I'm packaging some third-party stuff for easier deployment, and when I build the package I'm getting nonsense errors which terminate the build, such as: error: Package xxx: invalid utf-8 encoding in Classdict: TrueType Font data, digitally signed, 19 tables, 1st "DSIG", 26 names, Macintosh, Digitized data copyright © 2010-2011, Google Corporation.Open SansItalic1.10;1ASC;OpenSans-Ital - Invalid or incomplete multibyte or wide character There are two problems with this. 1. RPM is not telling me the file with the invalid encoding, so that makes it hard to fix, if this is a real error. 2. There's actually nothing wrong with the file in question. RPM gets this by calling 'file' which outputs in the current locale, but it is trying to validate it as UTF-8, which won't work if your locale is not UTF-8. So either: (a) if your locale is not UTF-8, RPM should not try to validate it as UTF-8; or (b) if RPM wants UTF-8, it should set the locale to UTF-8 before calling 'file'. Of course there's an obvious workaround, which is to set the locale to UTF-8 before compiling the package. But this is a confusing error if you are not aware of that.
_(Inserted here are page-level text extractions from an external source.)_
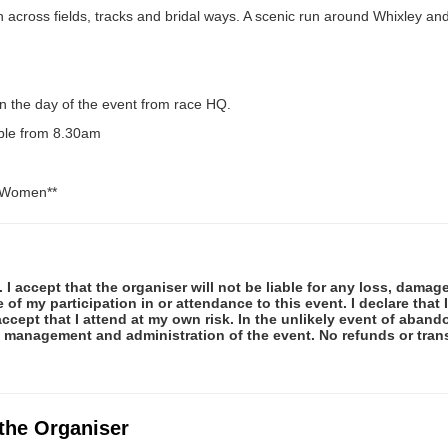
un across fields, tracks and bridal ways. A scenic run around Whixley a
n the day of the event from race HQ.
able from 8.30am
d Women**
 I accept that the organiser will not be liable for any loss, damag
f my participation in or attendance to this event. I declare that I
ccept that I attend at my own risk. In the unlikely event of abando
e management and administration of the event. No refunds or tran
 the Organiser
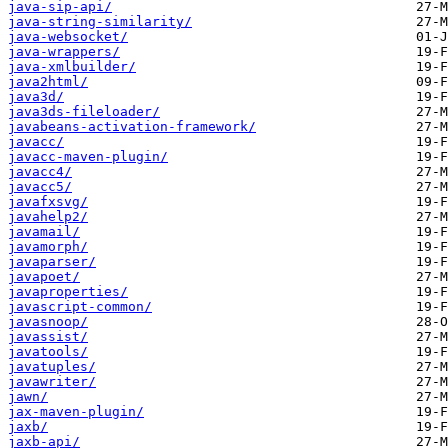
java-sip-api/
java-string-similarity/
java-websocket/
java-wrappers/
java-xmlbuilder/
java2html/
java3d/
java3ds-fileloader/
javabeans-activation-framework/
javacc/
javacc-maven-plugin/
javacc4/
javacc5/
javafxsvg/
javahelp2/
javamail/
javamorph/
javaparser/
javapoet/
javaproperties/
javascript-common/
javasnoop/
javassist/
javatools/
javatuples/
javawriter/
jawn/
jax-maven-plugin/
jaxb/
jaxb-api/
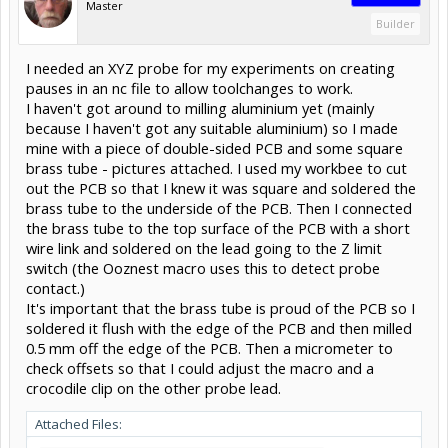
Master
Builder
I needed an XYZ probe for my experiments on creating
pauses in an nc file to allow toolchanges to work.
I haven't got around to milling aluminium yet (mainly
because I haven't got any suitable aluminium) so I made
mine with a piece of double-sided PCB and some square
brass tube - pictures attached. I used my workbee to cut
out the PCB so that I knew it was square and soldered the
brass tube to the underside of the PCB. Then I connected
the brass tube to the top surface of the PCB with a short
wire link and soldered on the lead going to the Z limit
switch (the Ooznest macro uses this to detect probe
contact.)
It's important that the brass tube is proud of the PCB so I
soldered it flush with the edge of the PCB and then milled
0.5 mm off the edge of the PCB. Then a micrometer to
check offsets so that I could adjust the macro and a
crocodile clip on the other probe lead.
Attached Files:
Such a problem can certainly occur, but there are invalid assumptions in your post: rpm does not call file, it uses libmagic API, and the locale does not affect the outcome because libmagic strings are not translated at all. Rpm cannot directly tell you the associated file because it's not checked in that context at all (instead, the encoding check is run on the entire header). Just run 'file' manually on the fonts in the buildroot to see what matches (+ possibly fix). For Fedora packages, utf-8 is mandatory but for your own purposes... if you don't care about the encoding, it's trivially worked around by adding the following to the spec: %global _invalid_encoding_terminates_build 0 (after which you can also associate the broken description to the file in question by running 'rpm -q --fileclass <pkg>' if you want to try fixing instead) So, not a bug, the check is doing exactly what it's meant to do.
"file" and "libmagic" are basically the same thing, and it's trivial to demonstrate that locale does make a difference because the exact same package builds fine with LANG=en_GB.UTF-8 when it errors out with LANG=en_GB.iso8859-1 (the font files came from a third party and are not changed during the build). So as I said, there is a trivial workaround; but the message is confusing because the files in the package are not broken.
Right, translation != encoding. I don't see what we could do to help that though, except a) better document the issue + workaround (short term) b) get rid of the libmagic classification strings in the first place (longer term) Rpm itself couldn't care less about the encoding but the world at large expects utf-8 these days, which is why the check is there to begin with. P.S. file and libmagic are of course quite literally "the same thing", but technically "calling file" is quite different involving forks and shells etc compared to using libmagic API as you surely know. A number of rpm scripts do "call file" instead, so the distinction matters.